Le recueil italien dans lequel puisèrent Boaistuau et Belleforest parut en Italie en 1554 (186 novelle). Marqué par la variété du ton et la diversité des registres, à l’instar de ce qui se pratiquait à l’époque, mais écrit dans un style un peu lourd, qui compromit l’adhésion des lecteurs italiens, il était constitué de récits mêlant thèmes religieux, grosses farces à la manière médiévale, et autres aventures comiques. Il contenait par ailleurs, tout comme le Discours des Champs faëz, de Claude de Taillemont (1553) ou bien encore l’Heptaméron de Marguerite de Navarre (publié initialement par Boaistuau en 1558), des récits portant sur les « malheurs de l’amour », des histoires tragiques avant l’heure, en somme, puisque cette dénomination fut inventée par l’auteur breton.

Le futur créateur des histoires prodigieuses choisit six nouvelles assez longues, dont l’amour faisait les frais, où l’horreur ou le pathétique des situations et en général la cruauté du dénouement répondaient bien à son projet.
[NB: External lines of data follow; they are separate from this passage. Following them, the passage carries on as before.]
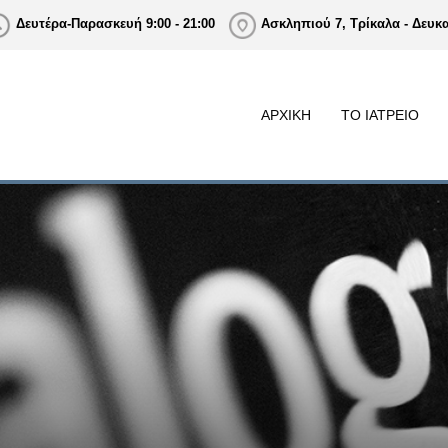
Δευτέρα-Παρασκευή 9:00 - 21:00
Ασκληπιού 7, Τρίκαλα - Δευκ
ΑΡΧΙΚΗ
ΤΟ ΙΑΤΡΕΙΟ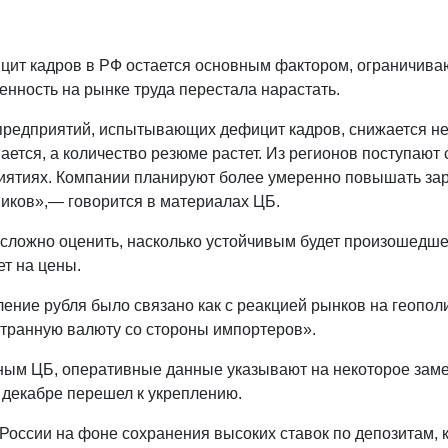
цит кадров в РФ остается основным фактором, ограничив
нность на рынке труда перестала нарастать.
предприятий, испытывающих дефицит кадров, снижается не
ется, а количество резюме растет. Из регионов поступают
иятиях. Компании планируют более умеренно повышать зар
ников»,— говорится в материалах ЦБ.
сложно оценить, насколько устойчивым будет произошедшее
т на цены.
ение рубля было связано как с реакцией рынков на геопол
странную валюту со стороны импортеров».
ным ЦБ, оперативные данные указывают на некоторое замед
 декабре перешел к укреплению.
 России на фоне сохранения высоких ставок по депозитам,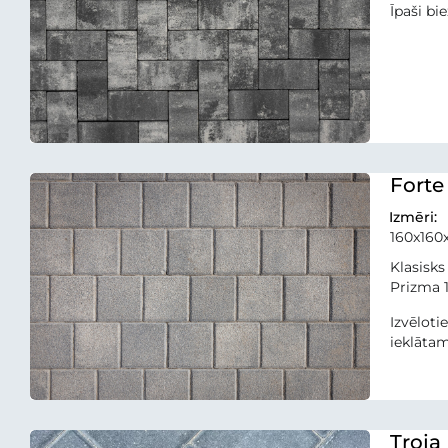
Īpaši bi
Forte
Izmēri:
160x16
Klasisks
Prizma 1
Izvēloti
ieklāta
Troja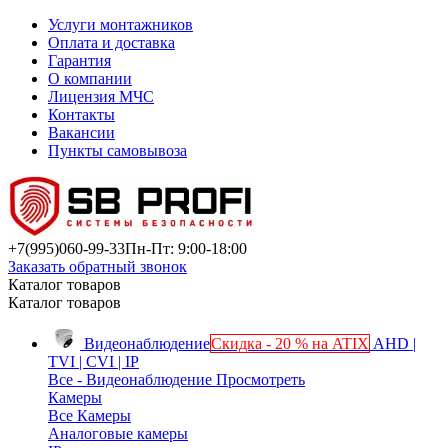
Услуги монтажников
Оплата и доставка
Гарантия
О компании
Лицензия МЧС
Контакты
Вакансии
Пункты самовывоза
+7(995)
060-99-33
Пн-Пт: 9:00-18:00
Заказать обратный звонок
Каталог товаров
Каталог товаров
Видеонаблюдение
Скидка - 20 % на ATIX
AHD |
TVI | CVI | IP
Все - Видеонаблюдение
Просмотреть
Камеры
Все Камеры
Аналоговые камеры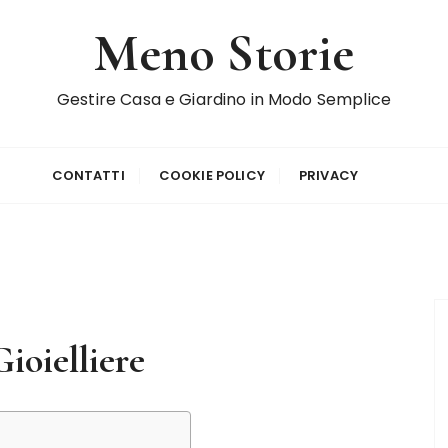
Meno Storie
Gestire Casa e Giardino in Modo Semplice
CONTATTI
COOKIE POLICY
PRIVACY
ioielliere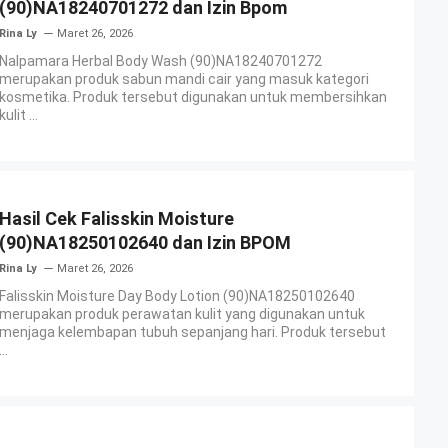
(90)NA18240701272 dan Izin Bpom
Rina Ly
Maret 26, 2026
Nalpamara Herbal Body Wash (90)NA18240701272
merupakan produk sabun mandi cair yang masuk kategori
kosmetika. Produk tersebut digunakan untuk membersihkan
kulit ...
Hasil Cek Falisskin Moisture
(90)NA18250102640 dan Izin BPOM
Rina Ly
Maret 26, 2026
Falisskin Moisture Day Body Lotion (90)NA18250102640
merupakan produk perawatan kulit yang digunakan untuk
menjaga kelembapan tubuh sepanjang hari. Produk tersebut
...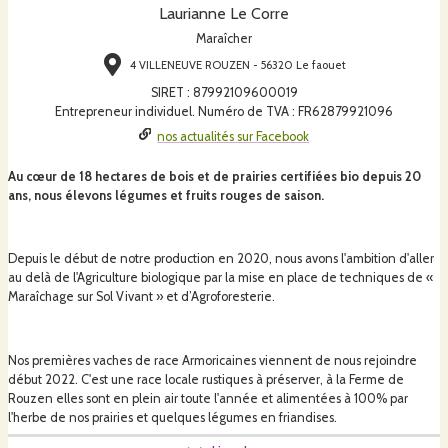
Laurianne Le Corre
Maraîcher
4 VILLENEUVE ROUZEN - 56320 Le faouet
SIRET
:
87992109600019
Entrepreneur individuel. Numéro de TVA : FR62879921096
nos actualités sur Facebook
Au cœur de 18 hectares de bois et de prairies certifiées bio depuis 20
ans, nous élevons légumes et fruits rouges de saison.
Depuis le début de notre production en 2020, nous avons l'ambition d'aller
au delà de l'Agriculture biologique par la mise en place de techniques de «
Maraîchage sur Sol Vivant » et d’Agroforesterie.
Nos premières vaches de race Armoricaines viennent de nous rejoindre
début 2022. C'est une race locale rustiques à préserver, à la Ferme de
Rouzen elles sont en plein air toute l'année et alimentées à 100% par
l'herbe de nos prairies et quelques légumes en friandises.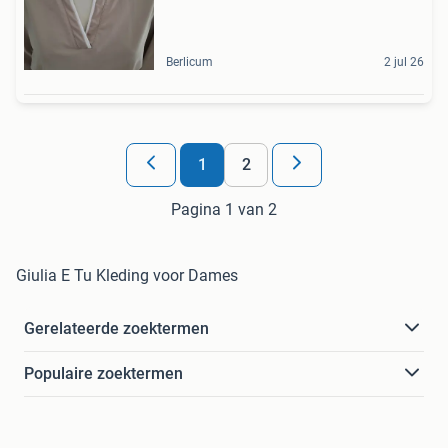
Berlicum
2 jul 26
1
2
Pagina 1 van 2
Giulia E Tu Kleding voor Dames
Gerelateerde zoektermen
Populaire zoektermen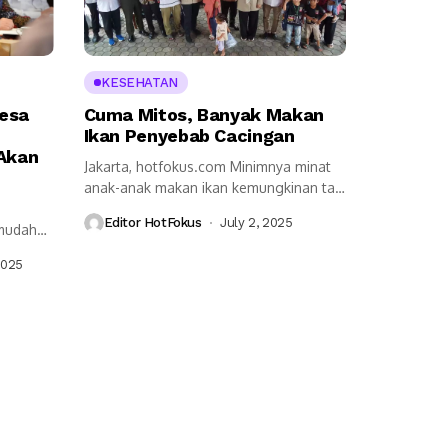
KESEHATAN
Desa
Cuma Mitos, Banyak Makan
Ikan Penyebab Cacingan
 Akan
Jakarta, hotfokus.com Minimnya minat
anak-anak makan ikan kemungkinan tak
terlepas dari mitos...
Editor HotFokus
July 2, 2025
 mudah
..
2025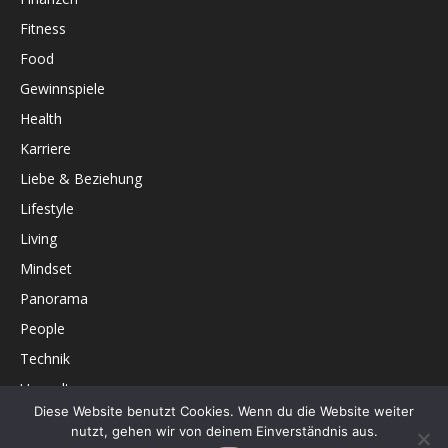
Fitness
Food
Gewinnspiele
Health
Karriere
Liebe & Beziehung
Lifestyle
Living
Mindset
Panorama
People
Technik
Umwelt
Diese Website benutzt Cookies. Wenn du die Website weiter
Unterhaltung
nutzt, gehen wir von deinem Einverständnis aus.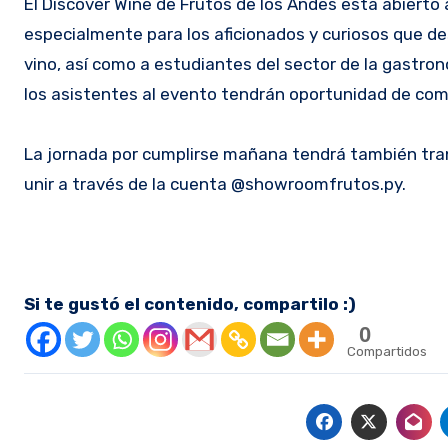
El Discover Wine de Frutos de los Andes está abierto 
especialmente para los aficionados y curiosos que de
vino, así como a estudiantes del sector de la gastro
los asistentes al evento tendrán oportunidad de com
La jornada por cumplirse mañana tendrá también tran
unir a través de la cuenta @showroomfrutos.py.
Si te gustó el contenido, compartilo :)
0
Compartidos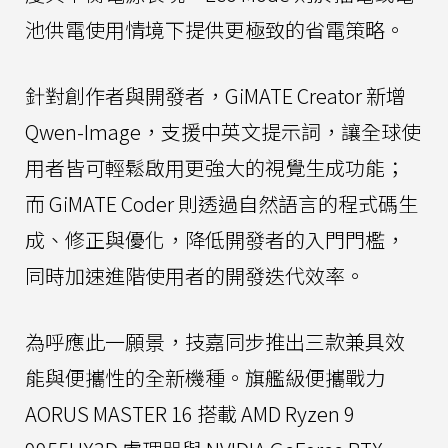
池供電使用情境下提供更極致的省電策略。
針對創作者與開發者，GiMATE Creator 新增
Qwen-Image，支援中英文提示詞，讓全球使
用者皆可輕鬆啟用更強大的視覺生成功能；
而 GiMATE Coder 則透過自然語言的程式碼生
成、修正與優化，降低開發者的入門門檻，
同時加速進階使用者的開發迭代效率。
為呼應此一願景，技嘉同步推出三款兼具效
能與便攜性的全新機種。旗艦級便攜戰力
AORUS MASTER 16 搭載 AMD Ryzen 9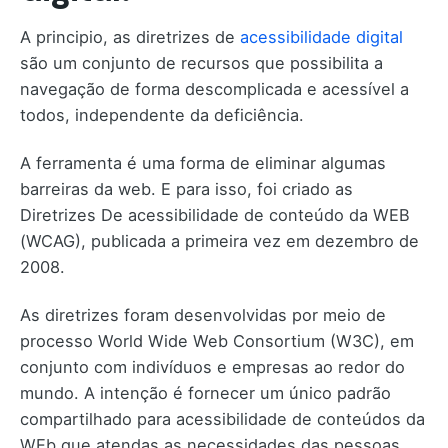
A principio, as diretrizes de
acessibilidade digital
são um conjunto de recursos que possibilita a
navegação de forma descomplicada e acessível a
todos, independente da deficiência.
A ferramenta é uma forma de eliminar algumas
barreiras da web. E para isso, foi criado as
Diretrizes De acessibilidade de conteúdo da WEB
(WCAG), publicada a primeira vez em dezembro de
2008.
As diretrizes foram desenvolvidas por meio de
processo World Wide Web Consortium (W3C), em
conjunto com indivíduos e empresas ao redor do
mundo. A intenção é fornecer um único padrão
compartilhado para acessibilidade de conteúdos da
WEb que atendas as necessidades das pessoas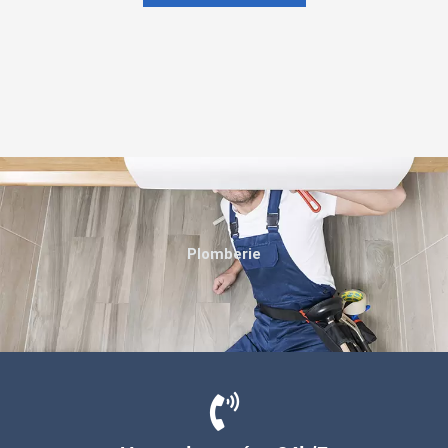
Plomberie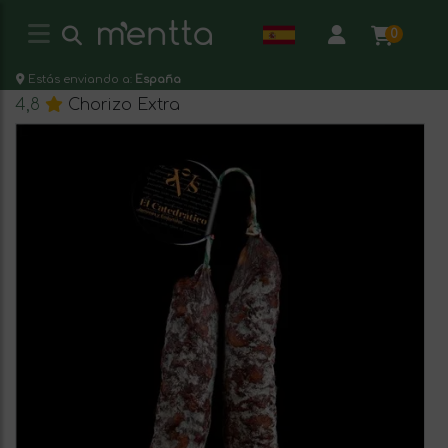
0
Estás enviando a:
España
4,8
Chorizo Extra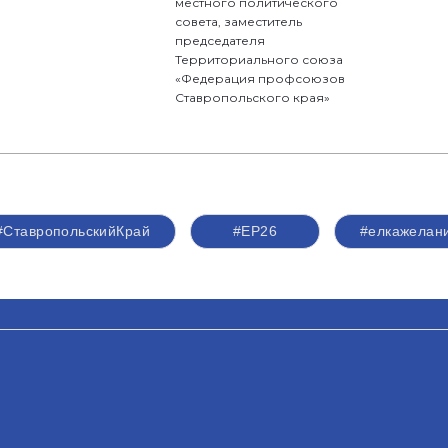
местного политического
совета, заместитель
председателя
Территориального союза
«Федерация профсоюзов
Ставропольского края»
#СтавропольскийКрай
#ЕР26
#елкажелан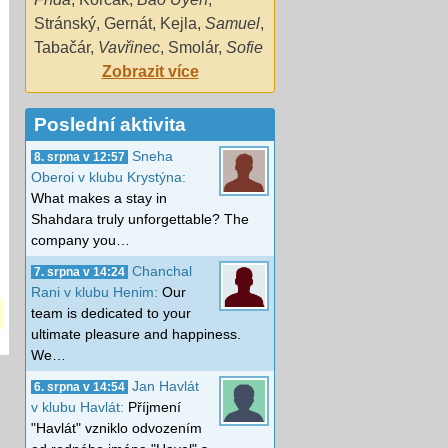
Stránský
,
Gernát
,
Kejla
,
Samuel
,
Tabačár
,
Vavřinec
,
Smolár
,
Sofie
Zobrazit více
Poslední aktivita
Sneha
8. srpna v 12:57
Oberoi v klubu Krystýna:
What makes a stay in
Shahdara truly unforgettable? The
company you…
Chanchal
7. srpna v 14:24
Rani v klubu Henim:
Our
team is dedicated to your
ultimate pleasure and happiness.
We…
Jan Havlát
6. srpna v 14:54
v klubu Havlát:
Příjmení
"Havlát" vzniklo odvozením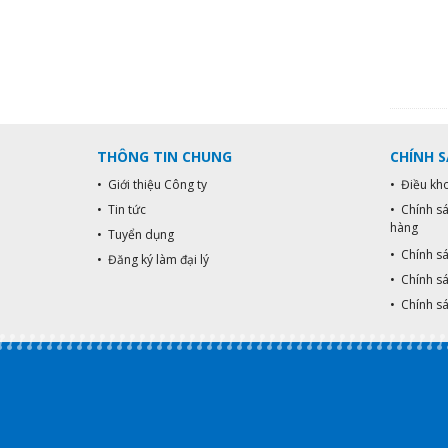
THÔNG TIN CHUNG
CHÍNH 
• Giới thiệu Công ty
• Điều kh
• Tin tức
• Chính s
hàng
• Tuyển dụng
• Chính s
• Đăng ký làm đại lý
• Chính sá
• Chính s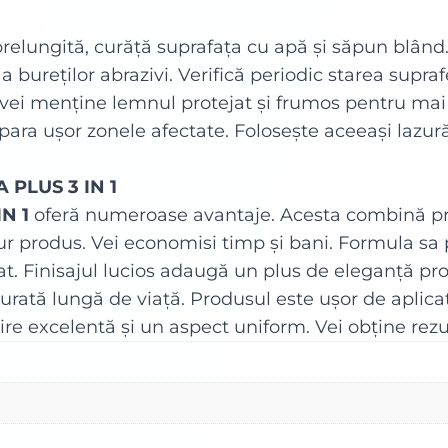
relungită, curăță suprafața cu apă și săpun blând. 
a bureților abrazivi. Verifică periodic starea supraf
, vei menține lemnul protejat și frumos pentru mai
epara ușor zonele afectate. Folosește aceeași lazură
 PLUS 3 IN 1
N 1
oferă numeroase avantaje. Acesta combină pro
r produs. Vei economisi timp și bani. Formula sa
at. Finisajul lucios adaugă un plus de eleganță proi
rată lungă de viață. Produsul este ușor de aplicat
ire excelentă și un aspect uniform. Vei obține rezu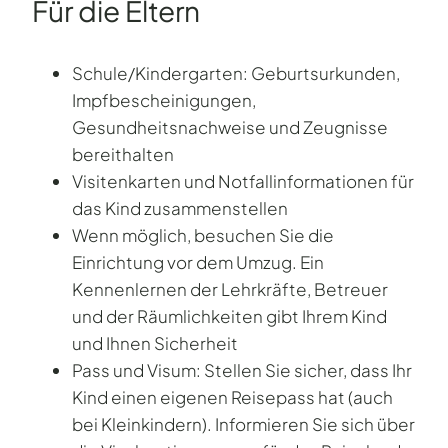
Für die Eltern
Schule/Kindergarten: Geburtsurkunden,
Impfbescheinigungen,
Gesundheitsnachweise und Zeugnisse
bereithalten
Visitenkarten und Notfallinformationen für
das Kind zusammenstellen
Wenn möglich, besuchen Sie die
Einrichtung vor dem Umzug. Ein
Kennenlernen der Lehrkräfte, Betreuer
und der Räumlichkeiten gibt Ihrem Kind
und Ihnen Sicherheit
Pass und Visum: Stellen Sie sicher, dass Ihr
Kind einen eigenen Reisepass hat (auch
bei Kleinkindern). Informieren Sie sich über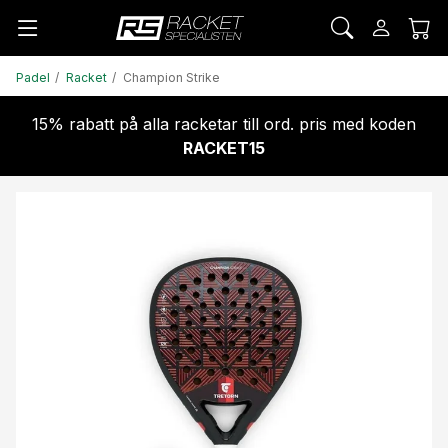
Padel
Racket
Champion Strike
15% rabatt på alla racketar till ord. pris med koden
RACKET15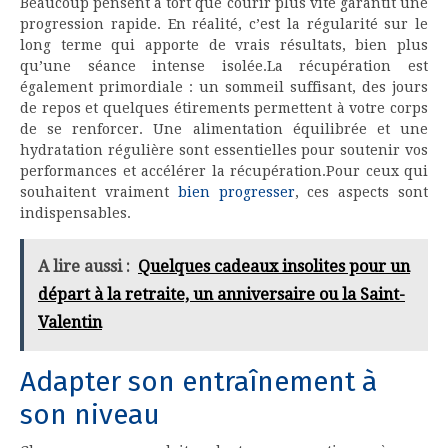
Beaucoup pensent à tort que courir plus vite garantit une
progression rapide. En réalité, c’est la régularité sur le
long terme qui apporte de vrais résultats, bien plus
qu’une séance intense isolée.La récupération est
également primordiale : un sommeil suffisant, des jours
de repos et quelques étirements permettent à votre corps
de se renforcer. Une alimentation équilibrée et une
hydratation régulière sont essentielles pour soutenir vos
performances et accélérer la récupération.Pour ceux qui
souhaitent vraiment
bien progresser
, ces aspects sont
indispensables.
A lire aussi :
Quelques cadeaux insolites pour un
départ à la retraite, un anniversaire ou la Saint-
Valentin
Adapter son entraînement à
son niveau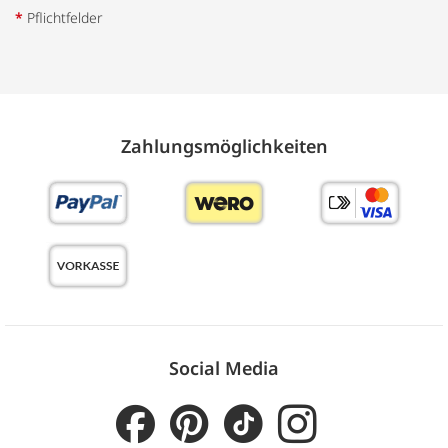
*
Pflichtfelder
Zahlungs­möglich­keiten
Social Media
Il s’octroya dans son travail bien plus de liberté que les traducteurs de son temps (ceux des textes en prose, du moins), ajoutant, supprimant, retranchant, modifiant à son gré, cherchant à s’adapter aux goûts des lecteurs de son époque, à accélérer le déroulement des récits, complétant enfin son travail par des recherches dans les sources de l’auteur italien. Ainsi, parut avant l’été 1559 un volume dont l’unité était affirmée par ce titre : Histoires tragiques – des histoires que le traducteur, de façon insistante, donnait pour vraies, répondant cette fois aussi aux attentes du public. Le genre était né.

Ce recueil connut trois éditions en 1559. La même année, François de Belleforest (1530-1583), qui avait aidé Boaistuau dans ses traductions et allait également contribuer peu après à la continuation des Histoires prodigieuses, publia à son tour douze novelle. C’est cet ensemble de dix-huit textes qui allait constituer par la suite le premier tome de la série des Histoires Tragiques.

Boaistuau s’en tint à ses six nouvelles, publia un an après ses Histoires Prodigieuses et Belleforest poursuivit quant à lui son travail, retenant surtout chez l’auteur italien les récits tragiques relatifs à l’amour, dont il pouvait tirer des réflexions et des préceptes moraux lui permettant d’intégrer des commentaires en adéquation avec ses convictions religieuses et sa vision sombre de la société et de l’histoire, s’essayant, tout comme Boaistuau et conformément aux exigences de l’époque, à l’analyse psychologique des personnages, prenant enfin encore plus de libertés avec le texte que ne l’avait fait son prédécesseur. La conception qu’avait Belleforest de ses écrits excluait bien sûr les « récits immoraux où la satisfaction d’un amour illégitime ou de passions coupables n’entraîne aucun malheur, et cela l’obligeait presque nécessairement à donner à ces peintures du vice un dénouement tragique. » Mais, « bien qu’il déclare à plusieurs reprises que ses histoires ne sont “si tragiques que comiques” et que le “parler toujours de meurtres et de massacres fasche l’esprit de ceux qui ont l’âme paisible”, ces tableaux sont évidemment ceux qu’il préfère, et il s’excuse le plus souvent auprès de son lecteur, lorsqu’il va traiter un sujet qui “n’est que tragi-comique” […] » (Sturel p. 54)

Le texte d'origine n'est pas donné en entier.